Quizá el problema de la “sobredeterminación” del significante mujer se evidencie precisamente en esas tensiones, en esos desacuerdos. En ellos se patentiza la manera complejamente entreverada en que se entiende la noción de mujer. Y claro, el problema está en que se sigue utilizando el mismo significante para lo que la tradición ha “situado” de manera tan poderosa y lo que se quiere ahora que comience a significar en toda la amplitud de sus posibilidades. Es el caso de una discusión en la que se debate sobre un término, pero ese término significa cosas distintas para los que debaten. No podemos inventar otro nombre para mujer; no podemos decidir (ni unilateralmente ni en plebiscito) que ahora llamaremos X o Z a ese poder–ser que se quiere abrir paso. Es lo que Derrida llamaba la paleonymia: tenemos que seguir pensando con los viejos términos (no tenemos otros), pero poco a poco irlos problematizando para lograr que comiencen a significar de otra manera, más de acuerdo con los tiempos y las reflexiones que buscan liberarlos de sus sujeciones históricas —muy a menudo naturalizadas e invisibilizadas. Eso es lo que hay que hacer, a mi juicio, con el significante mujer: devolverlo a una nominación que implique, si se quiere, un determinante anatómico, pero que conlleve la necesidad de una libertad de ser social y cultural.

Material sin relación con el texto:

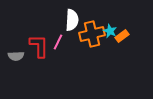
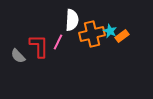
gray semicircle: moved 2 px right; rotated 49 degrees clockwise
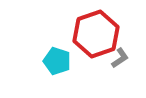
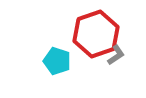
gray L-shape: moved 4 px left, 3 px up
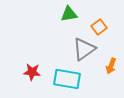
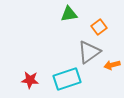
gray triangle: moved 5 px right, 3 px down
orange arrow: moved 1 px right, 1 px up; rotated 56 degrees clockwise
red star: moved 2 px left, 8 px down
cyan rectangle: rotated 28 degrees counterclockwise
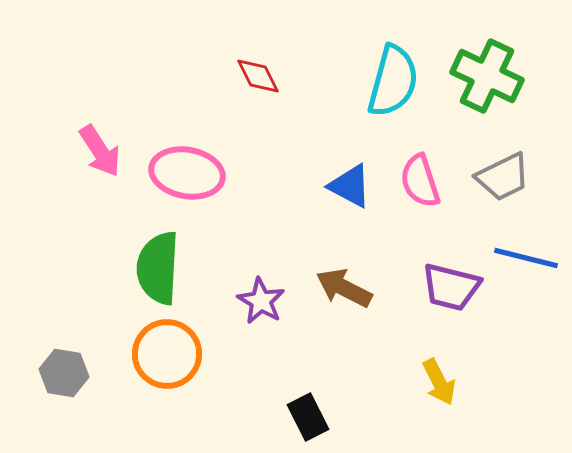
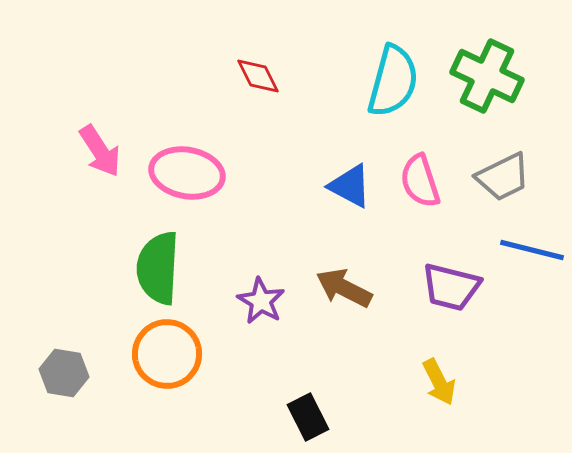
blue line: moved 6 px right, 8 px up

En Venezuela se rechazan los estudios culturales porque se los vincula a la izquierda de las academias en el primer mundo y a su visión (asumimos que benevolente, romántica o ciega) del proceso de destrucción que vivimos. Como si aceptar nuestro conservadurismo nos volviera culpables de lo que nos ha pasado. Creo que actitud defensiva nos ha llevado a negar o ignorar conflictos como el del género (“en Venezuela no hay machismo”, repetimos) o a tener más resistencias que en otros países, donde la injusticia ancestral o la exigencia de equidad ni siquiera están en cuestión. ¿Lo ves de esa forma? ¿Cómo ha sido la respuesta en tus seminarios?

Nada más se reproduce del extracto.